## Given entries:
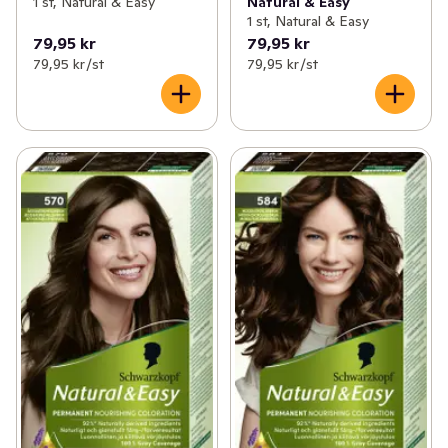
1 st, Natural & Easy
Natural & Easy
1 st, Natural & Easy
79,95 kr
79,95 kr
79,95 kr /st
79,95 kr /st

## Task statement:
What is needed is every record above, restated word for word, with the pictures left out.

## Response box:
1 st, Natural & Easy
Natural & Easy
1 st, Natural & Easy
79,95 kr
79,95 kr
79,95 kr /st
79,95 kr /st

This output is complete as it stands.